Getting started with hypothesis-driven experimentation

January 4, 2021

Today marked the first day of work in 2021. Aside from Slack being down for a few hours, I’d say everything went well, and I finally applied something I had been learning about. 


The big task I had to get through was wrapping up the product requirement document (PRD) for an initiative I will be tackling. 


This initiative is not new but is rather a redesign. I have high-level goals for what needs to happen for this to be a success. 


But with that, I had both lots of ideas and lots of questions, making it hard to start. 


I did some research on how to approach this in the most experimental manner, given the limited resources and time I have to hit milestones that determine further investments. The answer: hypothesis-driven design. 


Step 1: Capture questions and assumptions

This is critical. Prior to sitting down and dumping all the assumptions and questions I had, I was already coming up with solutions. 


Ideation is easy, what isn’t is solving the right user problem. 


Step 2: Organize and prioritize 

All the questions and assumptions are captured, now you have to organize them and bucket them into groups that will make it really easy to review. 


Next, prioritize. My criteria think of the impact. What would be most valuable? 


Take into consideration I did this alone given the pod hasn’t come together yet. In the ideal scenario, you are organizing and prioritizing with your team. 

Step 3: Hypothesize 

This to me was the biggest novelty. How to write out the hypotheses for the questions that were prioritized. 


In hypothesis-driven experimentation, the hypothesis is the focal point and it’s what determines both the capability and the measurements required to either prove or disprove this. Remember that in growth both are successful outcomes. 


The hypothesis template looks like: 

  1. ‘We believe that…’: this is where you want to put in the informed guess of the user’s behavior. 
  2. ‘so if we …’:   is the action, it’s what we want or think the user is going to do. 
  3. ‘leading to …’ and finally, the expected result or measure of success. 

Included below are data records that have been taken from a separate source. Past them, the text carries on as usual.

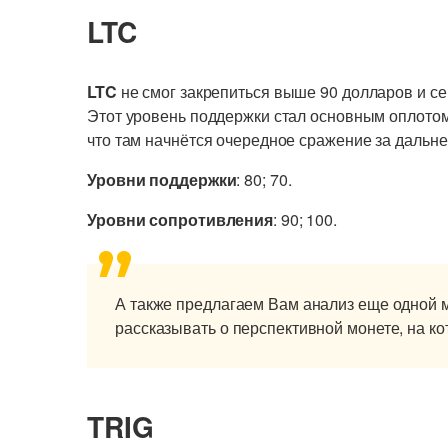
LTC
LTC
не смог закрепиться выше 90 долларов и се
Этот уровень поддержки стал основным оплото
что там начнётся очередное сражение за дальн
Уровни поддержки
: 80; 70.
Уровни сопротивления
: 90; 100.
А также предлагаем Вам анализ еще одной 
рассказывать о перспективной монете, на к
TRIG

What you are doing here is basically combining the solution with a question, and the output is the hypothesis. 


What I found most helpful about this method is that you can clearly define the question and solution, while eliminating assumptions. 

Time to experiment

With that, I now move on to building out the experiments. I’ll follow-up with how I went about experiment formulation once I get to it. 

Takeaway

For me, the main benefit of approaching hypothesizing like this on a new surface area is that the team and cross-functional partner (or stakeholders) will understand the intent and we’ll put up some guardrails to keep us on track and not get lost in an implementation loop. 


Reframing the work something more discovery based gave more space to think instead of getting locked into solutions based on assumptions.